The overlayed stress distributions between the AM, TT, and HTT drilling partially agree with the stress concentration of other graft models and native ACL previously reported30. Previous reports have confirmed the femoral tunnel as a critical stress concentration region6,17,31. All our models, independent of the movement, develop a stress concentration at the lateral aspect of the ACLr near the femoral tunnel, and the highest stress was found for the AM technique under the anterior translation of the tibia. Consequently, the attachment graft zone might be the weakest and most critical place for the three drillings, especially during the early postoperative period when tissues had lower resistance and stiffness. Also, our findings would support the slipping of the graft from the attachment30,32 caused by early femoral tunnel enlargement. Future research should evaluate the critical role of different attaching techniques and osteosynthesis elements of fixation at femoral tunnels.

The increased mid-substance stress for AM drilling during medial rotation could be explained by the fact that cyclic testing measured greater peak contact pressure when using AM drilling than the TT technique at the tibial tunnel33. This AM pattern would respond to a more deflected ACLr graft, tightening more medial fibers of the graft because the medial condyle displaces posteriorly. In contrast, the medial femoral condyle displaces anteriorly during the medial knee rotation. A similar pattern can be observed in previous reports34. Both femoral and tibial tunnels create graft-bone contact8, putting the graft under higher loads33. This pattern has been indicated as a possible graft failure mechanism because it increases the peak contact pressure and should be considered between the ACLr choices33, particularly when early rehabilitation is involved. In contrast, the HTT has demonstrated lower loads at tunnels, suggesting an acceptable combination of TT and AM drillings13. Also, it is relevant to consider that the ACLr graft gets better and more satisfactory clinical and functional outcomes associated with a lower failure risk when the femoral tunnel is placed more eccentrically in the footprint35.

We acknowledge that our research is not without limitations. We identify that the main limitation would be the native geometry of our ACLr graft.
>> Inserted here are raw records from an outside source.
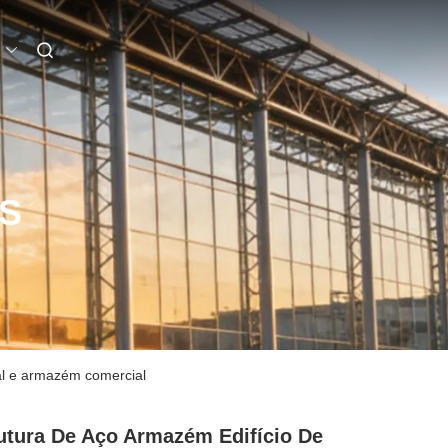
S
ial e armazém comercial
utura De Aço Armazém Edifício De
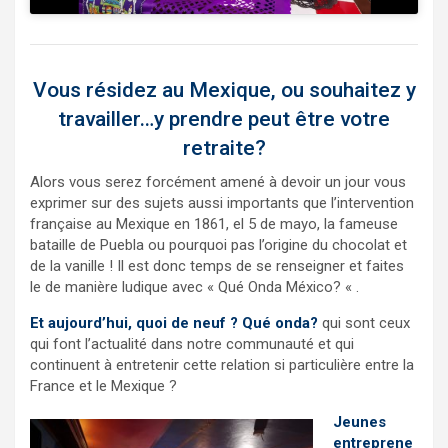
Vous résidez au Mexique, ou souhaitez y
travailler…y prendre peut être votre
retraite?
Alors vous serez forcément amené à devoir un jour vous
exprimer sur des sujets aussi importants que l’intervention
française au Mexique en 1861, el 5 de mayo, la fameuse
bataille de Puebla ou pourquoi pas l’origine du chocolat et
de la vanille ! Il est donc temps de se renseigner et faites
le de manière ludique avec « Qué Onda México? « .
Et aujourd’hui, quoi de neuf ? Qué onda?
qui sont ceux
qui font l’actualité dans notre communauté et qui
continuent à entretenir cette relation si particulière entre la
France et le Mexique ?
Jeunes
entreprene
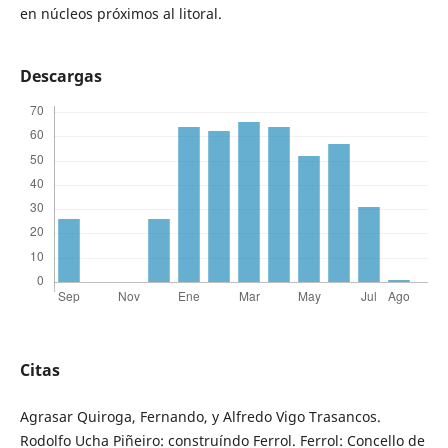
en núcleos próximos al litoral.
Descargas
Citas
Agrasar Quiroga, Fernando, y Alfredo Vigo Trasancos.
Rodolfo Ucha Piñeiro: construíndo Ferrol. Ferrol: Concello de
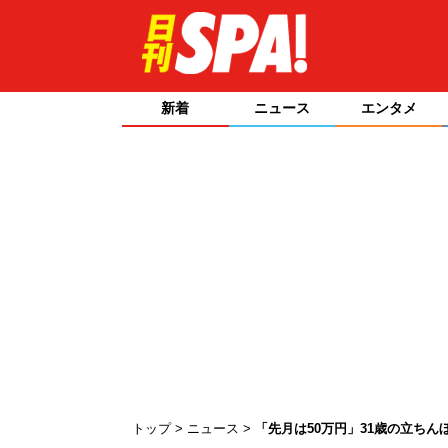
新着
ニュース
エンタメ
トップ
ニュース
「先月は50万円」31歳の立ち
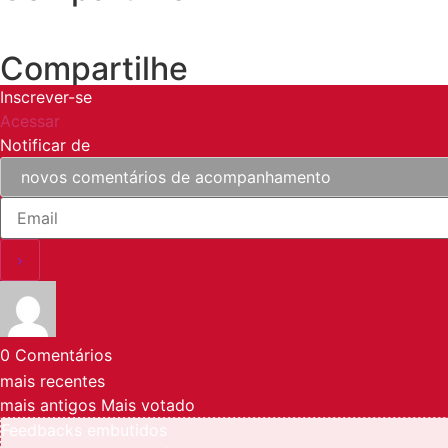
Compartilhe
Inscrever-se
Acessar
Notificar de
0
Comentários
mais recentes
mais antigos
Mais votado
Feedbacks embutidos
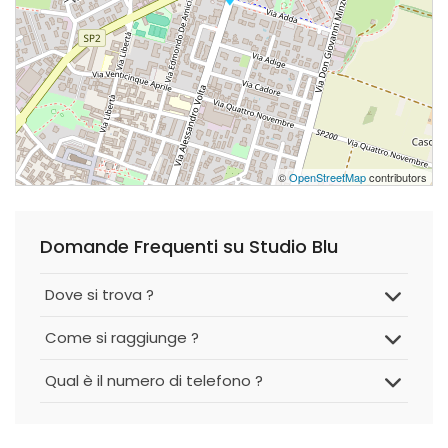
©
OpenStreetMap
contributors
Domande Frequenti su Studio Blu
Dove si trova ?
Come si raggiunge ?
Qual è il numero di telefono ?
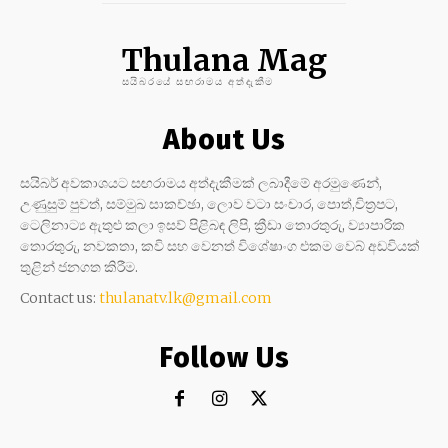
Thulana Mag
සයිබරයේ සඟරාමය අත්දැකීම
About Us
සයිබර් අවකාශයට සඟරාමය අත්දැකීමක් ලබාදීමේ අරමුණෙන්,
උණුසුම් පුවත්, සම්මුඛ සාකච්ඡා, ලොව වටා සංචාර, පොත්,චිත්‍රපට,
ටෙලිනාට්‍ය ඇතුළු කලා ඉසව් පිළිබඳ ලිපි, ක්‍රීඩා තොරතුරු, ව්‍යාපාරික
තොරතුරු, නවකතා, කවි සහ වෙනත් විශේෂාංග එකම වෙබ් අඩවියක්
තුළින් ජනගත කිරීම.
Contact us:
thulanatv.lk@gmail.com
Follow Us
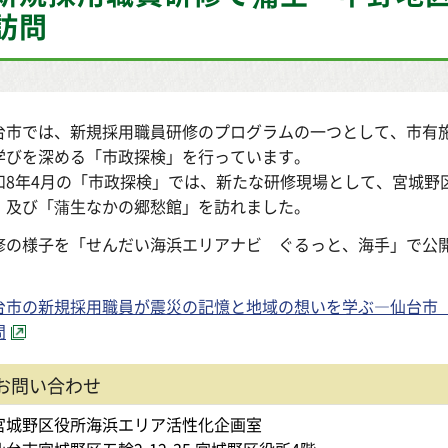
訪問
台市では、新規採用職員研修のプログラムの一つとして、市有
学びを深める「市政探検」を行っています。
和8年4月の「市政探検」では、新たな研修現場として、宮城野
」及び「蒲生なかの郷愁館」を訪れました。
修の様子を「せんだい海浜エリアナビ ぐるっと、海手」で公
。
台市の新規採用職員が震災の記憶と地域の想いを学ぶ―仙台市
問
お問い合わせ
宮城野区役所海浜エリア活性化企画室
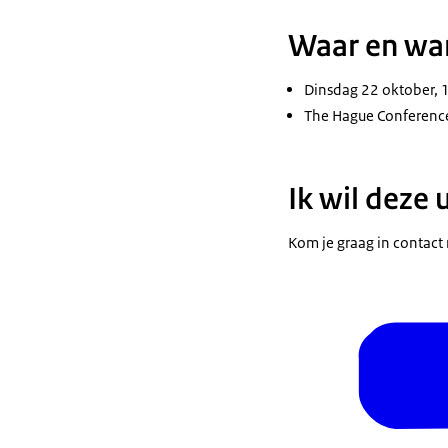
Waar en wa
Dinsdag 22 oktober, 
The Hague Conferenc
Ik wil deze 
Kom je graag in contact 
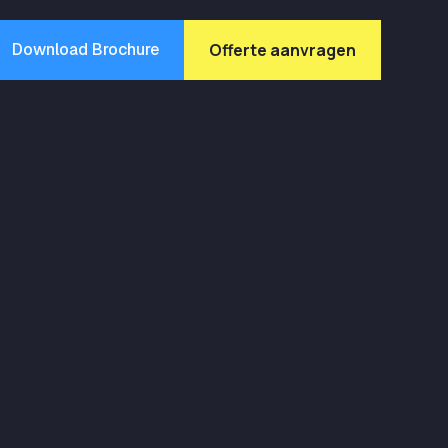
Download Brochure
Offerte aanvragen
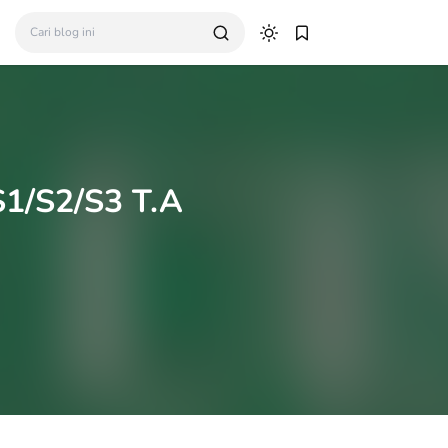
S1/S2/S3 T.A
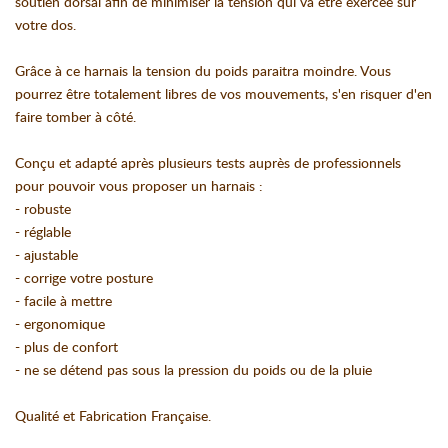
soutien dorsal afin de minimiser la tension qui va être exercée sur
votre dos.
Grâce à ce harnais la tension du poids paraitra moindre. Vous
pourrez être totalement libres de vos mouvements, s'en risquer d'en
faire tomber à côté.
Conçu et adapté après plusieurs tests auprès de professionnels
pour pouvoir vous proposer un harnais :
- robuste
- réglable
- ajustable
- corrige votre posture
- facile à mettre
- ergonomique
- plus de confort
- ne se détend pas sous la pression du poids ou de la pluie
Qualité et Fabrication Française.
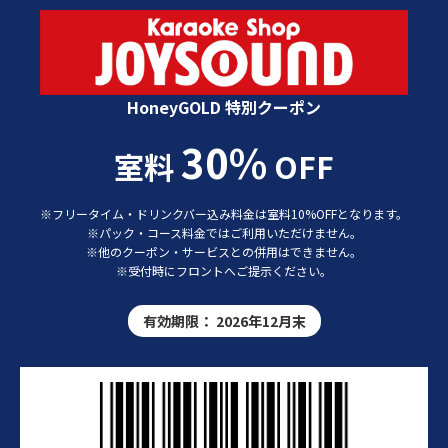
カラオケショップ JOYSOUND 特別クーポン
HoneyGOLD 特別クーポン
30%
室料
OFF
※フリータイム・ドリンクバー込み料金は室料10%OFFとなります。
※パック・コース料金ではご利用いただけません。
※他のクーポン・サービスとの併用はできません。
※受付時にフロントへご提示ください。
有効期限：
2026年12月末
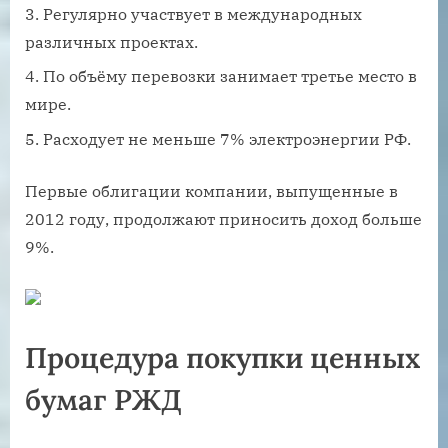
Регулярно участвует в международных
различных проектах.
По объёму перевозки занимает третье место в
мире.
Расходует не меньше 7% электроэнергии РФ.
Первые облигации компании, выпущенные в
2012 году, продолжают приносить доход больше
9%.
Процедура покупки ценных
бумаг РЖД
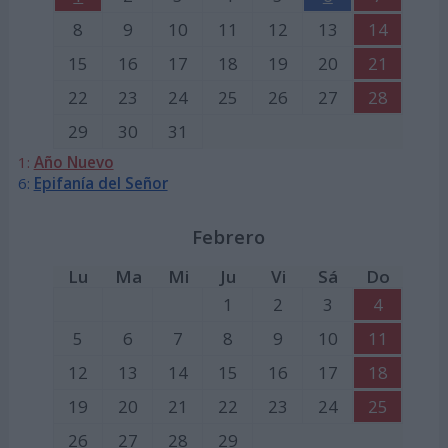
8
9
10
11
12
13
14
15
16
17
18
19
20
21
22
23
24
25
26
27
28
29
30
31
1:
Año Nuevo
6:
Epifanía del Señor
Febrero
Lu
Ma
Mi
Ju
Vi
Sá
Do
1
2
3
4
5
6
7
8
9
10
11
12
13
14
15
16
17
18
19
20
21
22
23
24
25
26
27
28
29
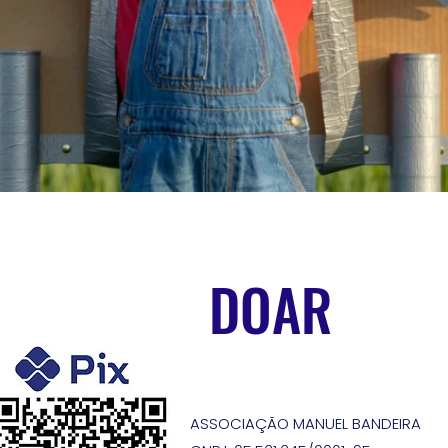
DOAR
ASSOCIAÇÃO MANUEL BANDEIRA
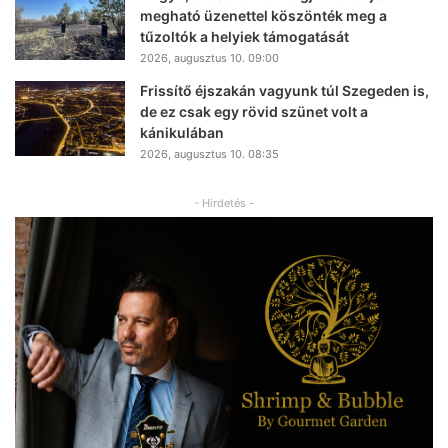
megható üzenettel köszönték meg a
tűzoltók a helyiek támogatását
2026, augusztus 10. 09:00
Frissítő éjszakán vagyunk túl Szegeden is,
de ez csak egy rövid szünet volt a
kánikulában
2026, augusztus 10. 08:35
- Hirdetés -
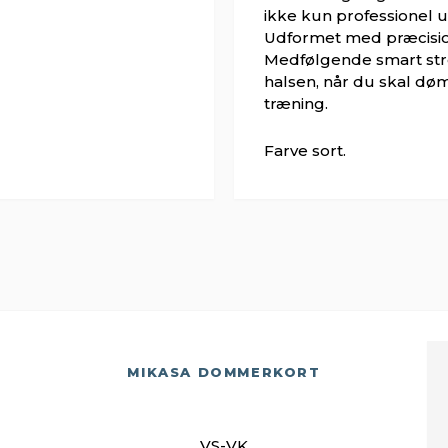
ikke kun professionel u
Udformet med præcision
Medfølgende smart stro
halsen, når du skal dø
træning.
Farve sort.
MIKASA DOMMERKORT
VS-VK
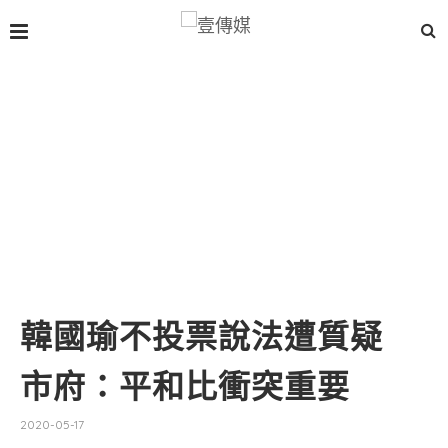
韓國瑜不投票說法遭質疑
市府：平和比衝突重要
2020-05-17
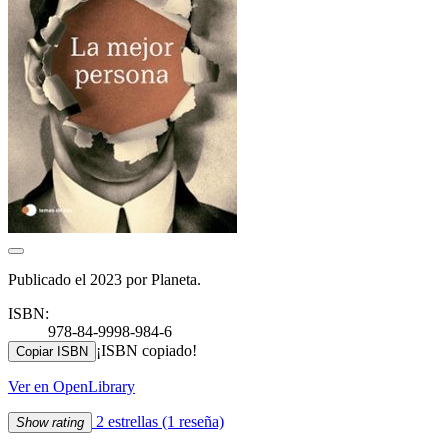
Publicado el 2023 por Planeta.
ISBN:
978-84-9998-984-6
¡ISBN copiado!
Copiar ISBN
Ver en OpenLibrary
2 estrellas
(1 reseña)
Show rating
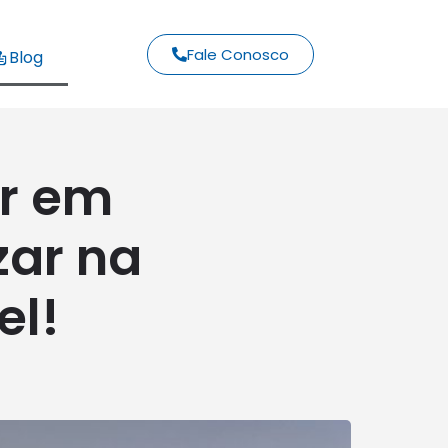
Fale Conosco
Blog
or em
zar na
el!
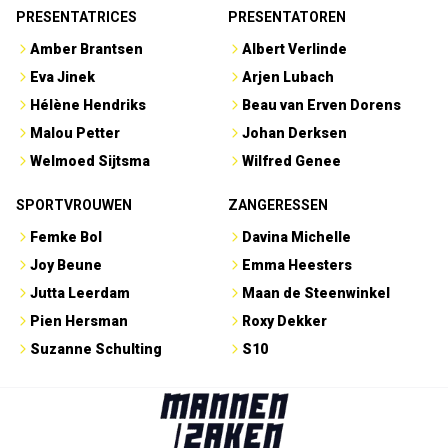
PRESENTATRICES
PRESENTATOREN
Amber Brantsen
Albert Verlinde
Eva Jinek
Arjen Lubach
Hélène Hendriks
Beau van Erven Dorens
Malou Petter
Johan Derksen
Welmoed Sijtsma
Wilfred Genee
SPORTVROUWEN
ZANGERESSEN
Femke Bol
Davina Michelle
Joy Beune
Emma Heesters
Jutta Leerdam
Maan de Steenwinkel
Pien Hersman
Roxy Dekker
Suzanne Schulting
S10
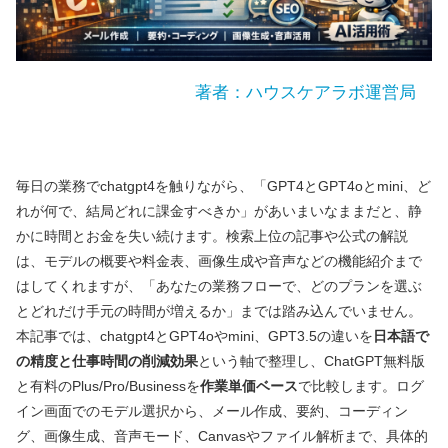
著者：ハウスケアラボ運営局
毎日の業務でchatgpt4を触りながら、「GPT4とGPT4oとmini、ど
れが何で、結局どれに課金すべきか」があいまいなままだと、静
かに時間とお金を失い続けます。検索上位の記事や公式の解説
は、モデルの概要や料金表、画像生成や音声などの機能紹介まで
はしてくれますが、「あなたの業務フローで、どのプランを選ぶ
とどれだけ手元の時間が増えるか」までは踏み込んでいません。
本記事では、chatgpt4とGPT4oやmini、GPT3.5の違いを
日本語で
の精度と仕事時間の削減効果
という軸で整理し、ChatGPT無料版
と有料のPlus/Pro/Businessを
作業単価ベース
で比較します。ログ
イン画面でのモデル選択から、メール作成、要約、コーディン
グ、画像生成、音声モード、Canvasやファイル解析まで、具体的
However, we have used a similar graft among the techniques based on the recommendations for using the Achilles allograft21. Our model validation did not have the same boundary conditions for coronal and transverse knee planes, and it has been considered exclusively the sagittal plane where the main knee motion occurs. The under consideration of these characteristics can explain part of the different values and stress distributions obtained in the validation results. The simplification of the model to an isotropic material and the lack of mesh convergence details and prestrain could also be considered part of the limitation of this study. On the other hand, the biology variability was controlled by simplifying the modeling to a healthy participant and validating our model. Our sample size is commonly used in finite element simulations8. Here, it is important to understand that other factors increase graft stress, like the posterior slope32, the graft diameter36, or graft stiffness, and shape30, to mention some of them. In our study, these variables were excluded to better comprehend the effects of surgical design on ACLr stress. Lastly, the modeling attempts to reflect the structures immediately post-surgery, which is more related to early than long-term failure.

In conclusion, HTT drilling suggests better constraining the anterior tibia translation forces, while AM is the most effective drilling to constrain medial knee rotation. Our in silico study permits exploring the advantages of the HTT technique as a surgical alternative for ACLr, but future studies are needed.